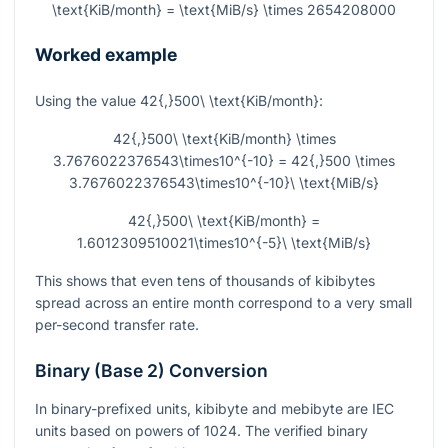
\text{KiB/month} = \text{MiB/s} \times 2654208000
Worked example
Using the value
42{,}500\ \text{KiB/month}
:
42{,}500\ \text{KiB/month} \times
3.7676022376543\times10^{-10} = 42{,}500 \times
3.7676022376543\times10^{-10}\ \text{MiB/s}
42{,}500\ \text{KiB/month} =
1.6012309510021\times10^{-5}\ \text{MiB/s}
This shows that even tens of thousands of kibibytes
spread across an entire month correspond to a very small
per-second transfer rate.
Binary (Base 2) Conversion
In binary-prefixed units, kibibyte and mebibyte are IEC
units based on powers of 1024. The verified binary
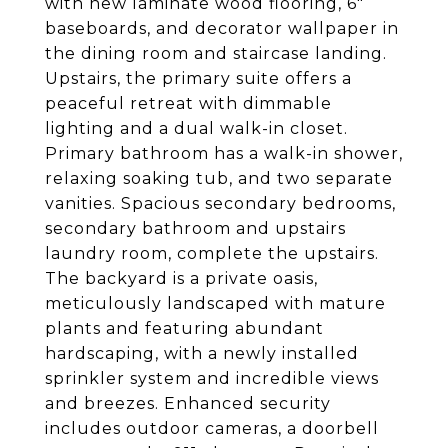
with new laminate wood flooring, 6"
baseboards, and decorator wallpaper in
the dining room and staircase landing.
Upstairs, the primary suite offers a
peaceful retreat with dimmable
lighting and a dual walk-in closet.
Primary bathroom has a walk-in shower,
relaxing soaking tub, and two separate
vanities. Spacious secondary bedrooms,
secondary bathroom and upstairs
laundry room, complete the upstairs.
The backyard is a private oasis,
meticulously landscaped with mature
plants and featuring abundant
hardscaping, with a newly installed
sprinkler system and incredible views
and breezes. Enhanced security
includes outdoor cameras, a doorbell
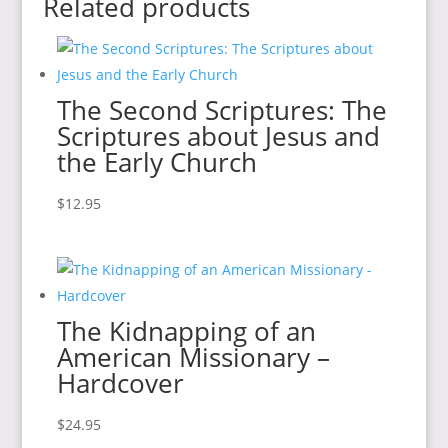
Related products
The Second Scriptures: The
Scriptures about Jesus and
the Early Church
$
12.95
The Kidnapping of an
American Missionary –
Hardcover
$
24.95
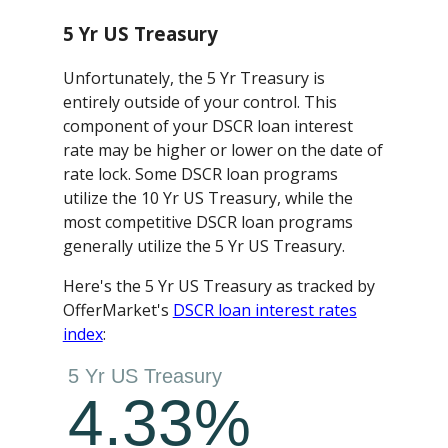
5 Yr US Treasury
Unfortunately, the 5 Yr Treasury is
entirely outside of your control. This
component of your DSCR loan interest
rate may be higher or lower on the date of
rate lock. Some DSCR loan programs
utilize the 10 Yr US Treasury, while the
most competitive DSCR loan programs
generally utilize the 5 Yr US Treasury.
Here's the 5 Yr US Treasury as tracked by
OfferMarket's
DSCR loan interest rates
index
:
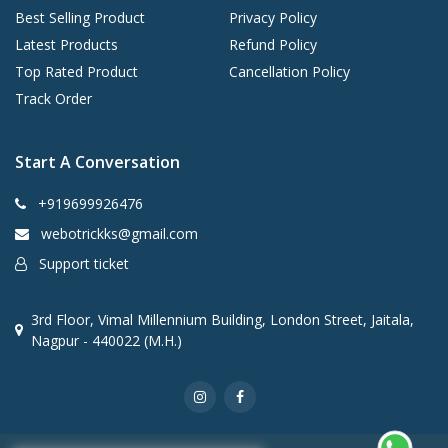
Best Selling Product
Privacy Policy
Latest Products
Refund Policy
Top Rated Product
Cancellation Policy
Track Order
Start A Conversation
+919699926476
webotrickks@gmail.com
Support ticket
3rd Floor, Vimal Millennium Building, London Street, Jaitala,
Nagpur - 440022 (M.H.)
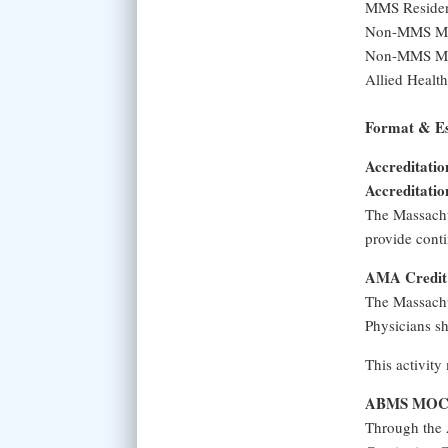
MMS Residen
Non-MMS Mem
Non-MMS Mem
Allied Health
Format & Es
Accreditatio
Accreditatio
The Massachu
provide conti
AMA Credit 
The Massachu
Physicians sh
This activity
ABMS MOC A
Through the 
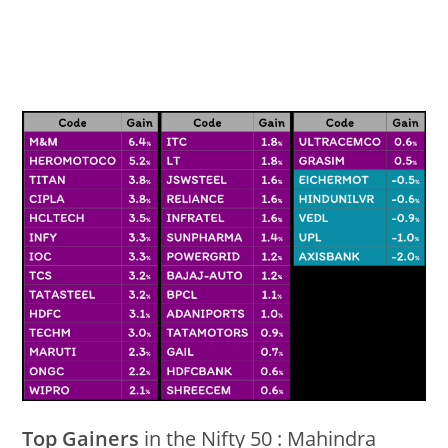
Top Gainers
in the Nifty 50 : Mahindra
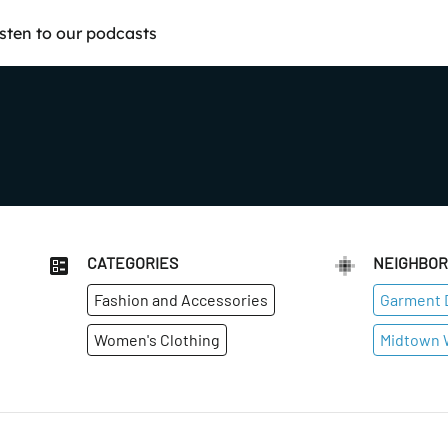
isten to our podcasts
CATEGORIES
NEIGHBO
Fashion and Accessories
Garment D
Women's Clothing
Midtown 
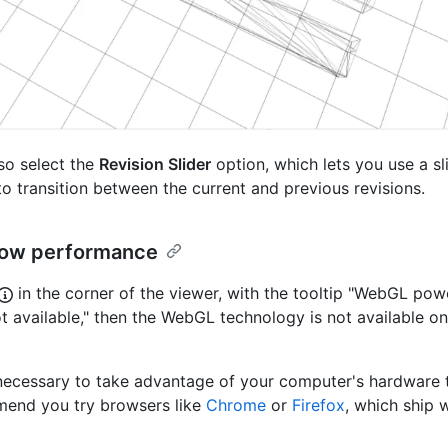
so select the
Revision Slider
option, which lets you use a sl
 to transition between the current and previous revisions.
slow performance
in the corner of the viewer, with the tooltip "WebGL po
t available," then the WebGL technology is not available o
ecessary to take advantage of your computer's hardware to 
end you try browsers like
Chrome
or
Firefox
, which ship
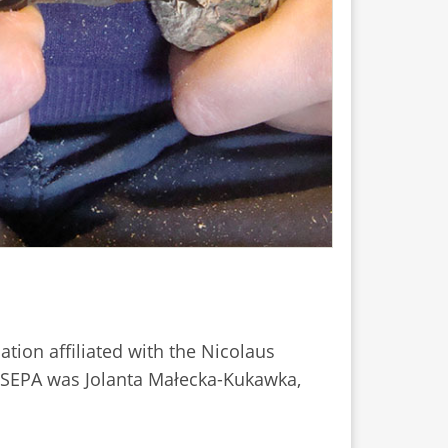
sation affiliated with the Nicolaus
of SEPA was Jolanta Małecka-Kukawka,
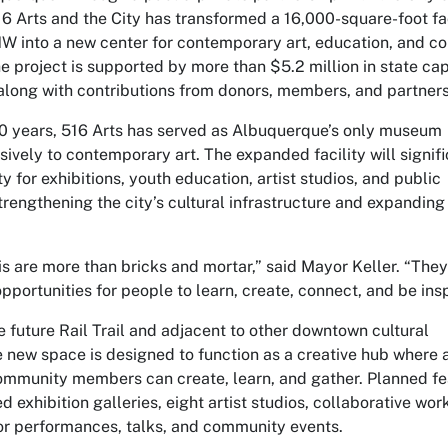
6 Arts and the City has transformed a 16,000-square-foot fac
NW into a new center for contemporary art, education, and 
 project is supported by more than $5.2 million in state cap
 along with contributions from donors, members, and partners
0 years, 516 Arts has served as Albuquerque’s only museum
ively to contemporary art. The expanded facility will signifi
y for exhibitions, youth education, artist studios, and public
rengthening the city’s cultural infrastructure and expanding
his are more than bricks and mortar,” said
Mayor Keller
. “They
pportunities for people to learn, create, connect, and be insp
 future Rail Trail and adjacent to other downtown cultural
e new space is designed to function as a creative hub where a
ommunity members can create, learn, and gather. Planned fe
 exhibition galleries, eight artist studios, collaborative wo
for performances, talks, and community events.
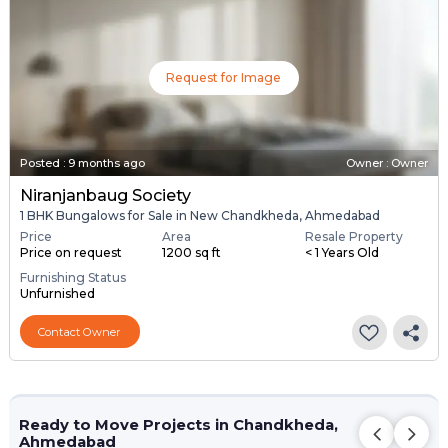
Request for Image
Posted
:
9 months ago
Owner : Owner
Niranjanbaug Society
1 BHK Bungalows for Sale in New Chandkheda, Ahmedabad
Price
Area
Resale Property
Price on request
1200 sq ft
< 1 Years Old
Furnishing Status
Unfurnished
Contact Owner
Ready to Move Projects in Chandkheda,
Ahmedabad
◆ ◆ ◆ ◆
## [Exercise prompt]
Set down again, word for word, every line from the one with "MMS Residen" to the one with "< 1 Years Old" in the entries above, and omit the pictures.

## [Output]
MMS Residen
Non-MMS Mem
Non-MMS Mem
Allied Health
Format & Es
Accreditatio
Accreditatio
The Massachu
provide conti
AMA Credit 
The Massachu
Physicians sh
This activity
ABMS MOC A
Through the 
Top Gainers
in the Nifty 50 : Mahindra
isten to our podcasts
CATEGORIES
NEIGHBO
Fashion and Accessories
Garment D
Women's Clothing
Midtown 
so select the
Revision Slider
option, which lets you use a sl
 to transition between the current and previous revisions.
slow performance
in the corner of the viewer, with the tooltip "WebGL po
t available," then the WebGL technology is not available o
ecessary to take advantage of your computer's hardware to 
end you try browsers like
Chrome
or
Firefox
, which ship
sation affiliated with the Nicolaus
of SEPA was Jolanta Małecka-Kukawka,
6 Arts and the City has transformed a 16,000-square-foot fac
NW into a new center for contemporary art, education, and 
 project is supported by more than $5.2 million in state cap
 along with contributions from donors, members, and partners
0 years, 516 Arts has served as Albuquerque’s only museum
ively to contemporary art. The expanded facility will signifi
y for exhibitions, youth education, artist studios, and public
rengthening the city’s cultural infrastructure and expanding
his are more than bricks and mortar,” said
Mayor Keller
. “They
pportunities for people to learn, create, connect, and be insp
 future Rail Trail and adjacent to other downtown cultural
e new space is designed to function as a creative hub where a
ommunity members can create, learn, and gather. Planned fe
 exhibition galleries, eight artist studios, collaborative wo
for performances, talks, and community events.
Request for Image
Posted
:
9 months ago
Owner : Owner
Niranjanbaug Society
1 BHK Bungalows for Sale in New Chandkheda, Ahmedabad
Price
Area
Resale Property
Price on request
1200 sq ft
< 1 Years Old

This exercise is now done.